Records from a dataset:
=-=-=

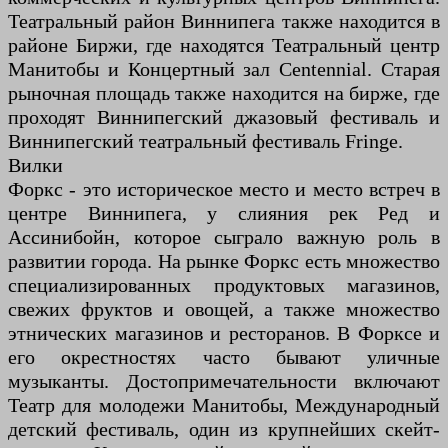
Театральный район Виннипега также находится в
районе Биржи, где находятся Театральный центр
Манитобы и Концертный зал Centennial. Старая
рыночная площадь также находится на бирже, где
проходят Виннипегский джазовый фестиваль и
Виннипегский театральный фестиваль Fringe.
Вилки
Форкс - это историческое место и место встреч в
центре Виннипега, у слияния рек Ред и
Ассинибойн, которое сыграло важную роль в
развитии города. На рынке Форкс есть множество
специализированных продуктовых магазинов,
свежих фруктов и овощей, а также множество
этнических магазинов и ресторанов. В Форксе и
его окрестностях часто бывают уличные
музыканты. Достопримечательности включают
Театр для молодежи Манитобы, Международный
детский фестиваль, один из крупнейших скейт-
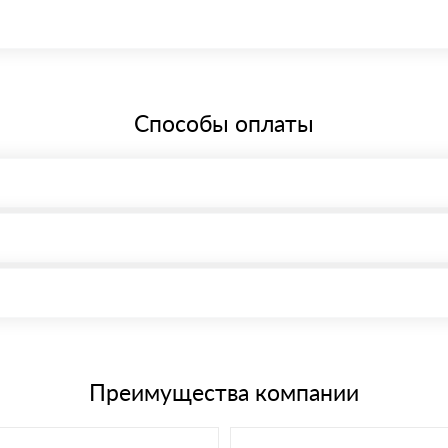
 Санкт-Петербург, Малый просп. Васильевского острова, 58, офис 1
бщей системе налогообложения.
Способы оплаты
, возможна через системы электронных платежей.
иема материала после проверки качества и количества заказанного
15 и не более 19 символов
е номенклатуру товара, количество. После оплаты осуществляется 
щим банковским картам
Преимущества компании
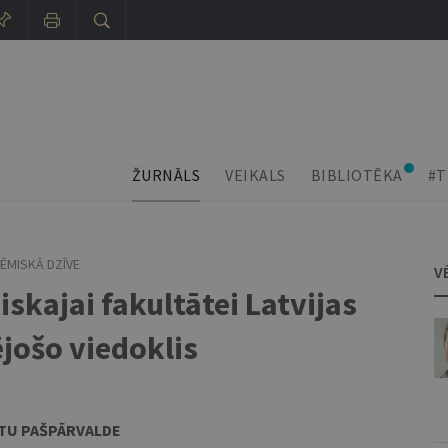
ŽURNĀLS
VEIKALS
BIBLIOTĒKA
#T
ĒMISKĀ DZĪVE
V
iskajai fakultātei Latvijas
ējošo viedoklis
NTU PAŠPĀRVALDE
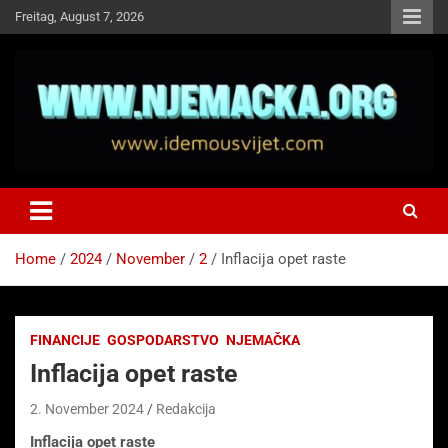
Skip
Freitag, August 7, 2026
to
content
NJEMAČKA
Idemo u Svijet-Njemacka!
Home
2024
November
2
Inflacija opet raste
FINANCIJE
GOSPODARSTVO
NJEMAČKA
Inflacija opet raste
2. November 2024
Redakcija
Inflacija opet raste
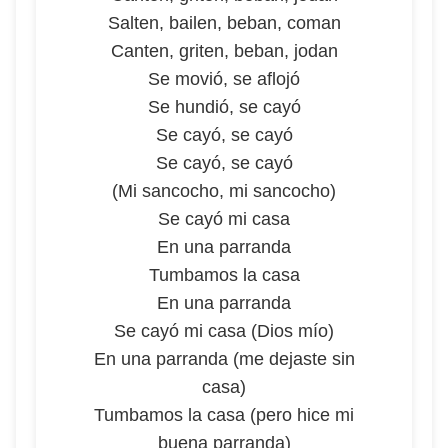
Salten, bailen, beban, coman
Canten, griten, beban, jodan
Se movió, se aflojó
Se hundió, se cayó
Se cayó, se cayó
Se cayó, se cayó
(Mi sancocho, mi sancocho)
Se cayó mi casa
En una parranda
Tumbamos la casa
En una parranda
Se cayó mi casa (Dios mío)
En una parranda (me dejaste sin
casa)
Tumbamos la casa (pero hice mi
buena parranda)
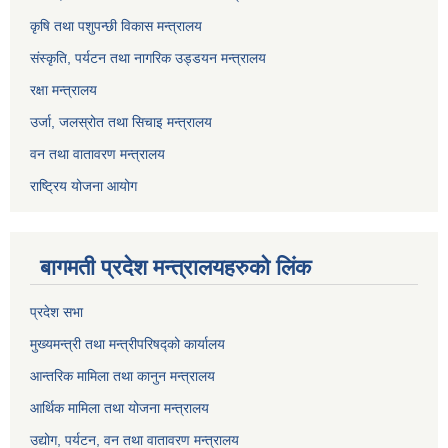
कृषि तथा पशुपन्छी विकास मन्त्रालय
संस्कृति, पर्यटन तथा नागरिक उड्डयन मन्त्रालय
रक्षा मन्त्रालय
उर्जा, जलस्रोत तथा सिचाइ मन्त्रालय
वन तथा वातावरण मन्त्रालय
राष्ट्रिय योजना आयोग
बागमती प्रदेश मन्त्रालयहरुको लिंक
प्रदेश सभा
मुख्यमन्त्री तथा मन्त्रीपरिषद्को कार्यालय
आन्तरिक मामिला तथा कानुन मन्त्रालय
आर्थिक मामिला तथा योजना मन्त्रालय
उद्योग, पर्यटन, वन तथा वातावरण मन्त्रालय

=-=-=

Task to complete
Return the entries exactly as given. Do not include pictures.

Result for this exercise
Театральный район Виннипега также находится в
районе Биржи, где находятся Театральный центр
Манитобы и Концертный зал Centennial. Старая
рыночная площадь также находится на бирже, где
проходят Виннипегский джазовый фестиваль и
Виннипегский театральный фестиваль Fringe.
Вилки
Форкс - это историческое место и место встреч в
центре Виннипега, у слияния рек Ред и
Ассинибойн, которое сыграло важную роль в
развитии города. На рынке Форкс есть множество
специализированных продуктовых магазинов,
свежих фруктов и овощей, а также множество
этнических магазинов и ресторанов. В Форксе и
его окрестностях часто бывают уличные
музыканты. Достопримечательности включают
Театр для молодежи Манитобы, Международный
детский фестиваль, один из крупнейших скейт-
 Санкт-Петербург, Малый просп. Васильевского острова, 58, офис 1
бщей системе налогообложения.
Способы оплаты
, возможна через системы электронных платежей.
иема материала после проверки качества и количества заказанного
15 и не более 19 символов
е номенклатуру товара, количество. После оплаты осуществляется 
щим банковским картам
Преимущества компании
ŽURNĀLS
VEIKALS
BIBLIOTĒKA
#T
ĒMISKĀ DZĪVE
V
iskajai fakultātei Latvijas
ējošo viedoklis
NTU PAŠPĀRVALDE
Skip
Freitag, August 7, 2026
to
content
NJEMAČKA
Idemo u Svijet-Njemacka!
Home
2024
November
2
Inflacija opet raste
FINANCIJE
GOSPODARSTVO
NJEMAČKA
Inflacija opet raste
2. November 2024
Redakcija
Inflacija opet raste
Salten, bailen, beban, coman
Canten, griten, beban, jodan
Se movió, se aflojó
Se hundió, se cayó
Se cayó, se cayó
Se cayó, se cayó
(Mi sancocho, mi sancocho)
Se cayó mi casa
En una parranda
Tumbamos la casa
En una parranda
Se cayó mi casa (Dios mío)
En una parranda (me dejaste sin
casa)
Tumbamos la casa (pero hice mi
buena parranda)
कृषि तथा पशुपन्छी विकास मन्त्रालय
संस्कृति, पर्यटन तथा नागरिक उड्डयन मन्त्रालय
रक्षा मन्त्रालय
उर्जा, जलस्रोत तथा सिचाइ मन्त्रालय
वन तथा वातावरण मन्त्रालय
राष्ट्रिय योजना आयोग
बागमती प्रदेश मन्त्रालयहरुको लिंक
प्रदेश सभा
मुख्यमन्त्री तथा मन्त्रीपरिषद्को कार्यालय
आन्तरिक मामिला तथा कानुन मन्त्रालय
आर्थिक मामिला तथा योजना मन्त्रालय
उद्योग, पर्यटन, वन तथा वातावरण मन्त्रालय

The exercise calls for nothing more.